SUBSTANCE: invention relates to the field of agriculture, namely to precise precision coordinate farming, and is intended to create maps of soil degradation reflecting degradation areas within agricultural fields. The method involves the creation of soil degradation maps using satellite information. Landsat satellite images for each point of the Earth’s surface under study from various satellite images over many years are downloaded. With the help of a trained neural network, images are selected that do not have defects that prevent the calculation of vegetation indices. The vegetation index NDVI is calculated for each suitable snapshot. The average occurrence of low NDVI values is calculated using the principle of binary logic and measuring the frequency of occurrence of a binary attribute. The values of binary maps are summed for each pixel and divided by the number of Landsat scenes selected for an agricultural field according to the formula: AOLNDVI=

, where AOLNDVI is the average occurrence of low NDVI values, LNDVIi is the indicator of the low NDVI zone for the i-th image, n is the number of images selected for calculations. AOLNDVI > 0.5 values are taken as a zone of soil degradation manifestation. At a threshold of 0.5, binary maps of the manifestation of soil degradation are created. Empirical field measurements of the humus horizon power are carried out to verify the results obtained.

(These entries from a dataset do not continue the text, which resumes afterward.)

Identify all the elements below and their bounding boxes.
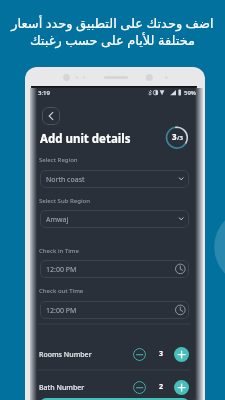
button[interactable]: Save unit [40,398,189,400]
staticText: Select Sub Region [39,197,90,205]
staticText: 3:19 [38,89,50,97]
button[interactable]: Select sub region [40,210,189,228]
button[interactable]: Increase Rooms Number [174,347,189,362]
button[interactable]: Decrease Bath Number [133,381,146,394]
staticText: 2 [159,382,164,392]
staticText: Check in Time [39,247,79,255]
staticText: 3 [172,131,177,142]
button[interactable]: Check out time [40,301,189,319]
button[interactable]: Back [42,107,60,125]
staticText: Check out Time [39,287,84,295]
staticText: 12:00 PM [46,265,77,275]
staticText: Amwaj [46,215,69,225]
staticText: Select Region [39,156,78,164]
button[interactable]: Decrease Rooms Number [133,348,146,361]
button[interactable]: Increase Bath Number [174,380,189,395]
staticText: مختلفة للأيام على حسب رغبتك [0,31,225,49]
staticText: Rooms Number [39,350,92,360]
staticText: Bath Number [39,383,85,393]
button[interactable]: Select region [40,170,189,188]
staticText: North coast [46,175,85,185]
staticText: /3 [177,134,183,142]
button[interactable]: Check in time [40,260,189,278]
staticText: Add unit details [40,131,131,147]
staticText: 59% [184,89,196,97]
staticText: 3 [159,349,164,359]
staticText: اضف وحدتك على التطبيق وحدد أسعار [0,14,225,32]
staticText: 12:00 PM [46,306,77,316]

EFFECT: invention provides automation of the recognition process of degraded areas of the soil cover.

1 cl, 4 dwg, 1 tbl, 1 ex

Description

The invention relates to the field of agriculture, namely to precise precision coordinate farming, and is intended for the use of deep machine learning (neural networks) in the selection of satellite images over a long period in order to create soil degradation maps that reflect degradation areas within agricultural fields.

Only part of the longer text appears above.